Thursday, October 21, 2021

Rogers Chair Ousted by Board After Making Play for Control

Derek Decloet and Scott Deveau
Thu, October 21, 2021


(Bloomberg) -- The board of Rogers Communications Inc. has removed Edward Rogers as chairman in an epic power struggle within the family that controls Canada’s largest cable and wireless company.

The board voted to remove him Thursday afternoon as he was working on a plan to replace five current directors on the 14-member board with his own nominees, according to people familiar with the situation.

Former AT&T executive and Rogers director John MacDonald will become the new chairman. MacDonald was one of the five people Edward Rogers was trying to eject from the board.

The dramatic turn of events comes after weeks of tension inside one of Canada’s biggest public companies, which is in the midst of a $16 billion takeover bid for rival Shaw Communications Inc.

The hostilities among the Rogers clan reached a new level in September when Edward Rogers tried to oust Chief Executive Officer Joe Natale. His plan had been to install Chief Financial Officer Tony Staffieri in the top job and replace much of the executive team.

But the effort was defeated by a majority of the board -- including his sisters and his mother, Loretta Rogers -- and Staffieri was shown the door on Sept. 29.

Power Struggle


Since then, the board has sought to impose constraints on Edward Rogers’s authority, creating a committee to set the rules by which he can interact with Natale and other senior executives. That committee included three people -- MacDonald, director John Clappison and Melinda Rogers-Hixon, Edward’s sister.

To regain his grip on the company, he recruited five new candidates for the board, including Toronto real estate executive Michael Cooper, financier Jack Cockwell, former Rogers executive Jan Innes, broadcast executive Ivan Fecan and Jake Kerr, according to people familiar with the matter.

The battle came to a head in the past 48 hours. On Wednesday, Rogers director Bonnie Brooks sent a letter by email to John Tory, a Rogers family adviser who’s also the mayor of Toronto, according to a person familiar with the events.

‘Scheming’

The letter, sent on behalf of the company’s independent directors, warned that Edward Rogers’s “scheming” against management was putting the company “at great risk.” The directors said upheaval in the boardroom could affect the company’s credit rating at a time when it’s preparing to borrow billions of dollars to pay for the Shaw deal, which still needs regulatory approval.

“The chair wants to run the company, believes he does run the company, and no CEO or management team can operate effectively under these conditions,” the letter said.

One still-unanswered question is what Edward Rogers will do in response.
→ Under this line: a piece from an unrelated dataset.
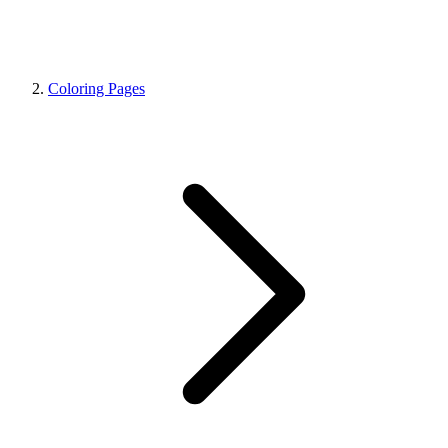
Coloring Pages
He remains the chair of the Rogers Control Trust -- the family entity that holds the majority of the voting shares at Rogers Communications.
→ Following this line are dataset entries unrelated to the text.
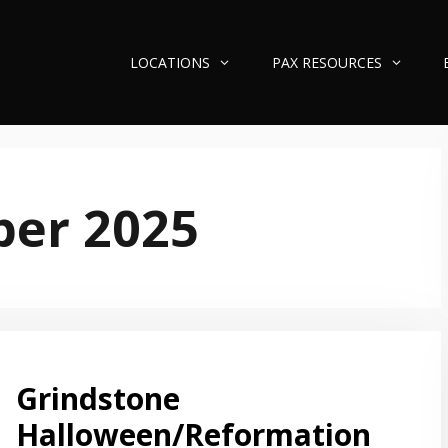
LOCATIONS
PAX RESOURCES
ber 2025
Grindstone
Halloween/Reformation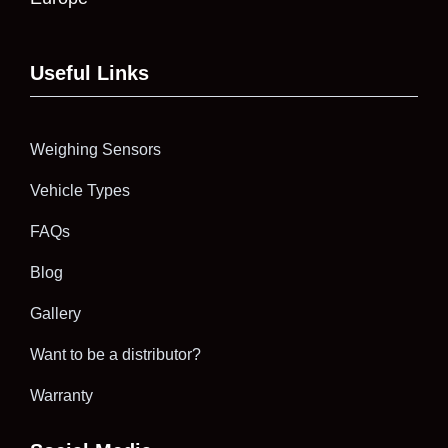
Useful Links
Weighing Sensors
Vehicle Types
FAQs
Blog
Gallery
Want to be a distributor?
Warranty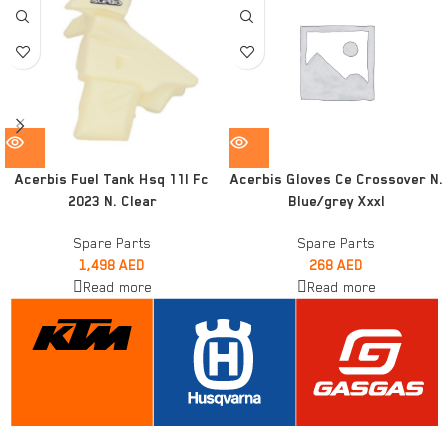
Acerbis Fuel Tank Hsq 11l Fc
Acerbis Gloves Ce Crossover N.
2023 N. Clear
Blue/grey Xxxl
Spare Parts
Spare Parts
1,498
AED
268
AED
Read more
Read more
That position gives him broad authority to vote the family’s shares in the public company. He could requisition a shareholder meeting and still attempt to elect his own directors.
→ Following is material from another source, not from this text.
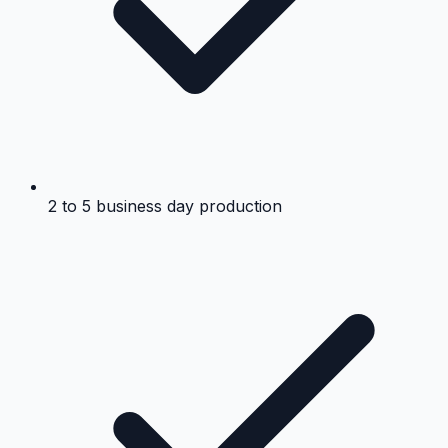
2 to 5 business day production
However, the provisions of the trust also allow a 10-member advisory committee to change the chair if at least seven members vote in favor, according to the securities filings of Rogers Communications.

The Control Trust committee includes at least three family members who are known to have opposed his plan to dump Natale: sisters Melinda Rogers-Hixon and Martha Rogers and his mother, Loretta Rogers. It also includes Tory and Phil Lind, a longtime adviser to late founder Ted Rogers.

“This has been a challenging time for the corporation and I want to reaffirm on behalf of the majority of the Board our support for and total confidence in the management team and CEO of Rogers Communications,” MacDonald said in a statement Thursday.

Although Rogers has said the Shaw deal is on track to close next year, Shaw shares have dropped for eight straight days on the growing turmoil at Rogers and are nearly 12% below the takeover price.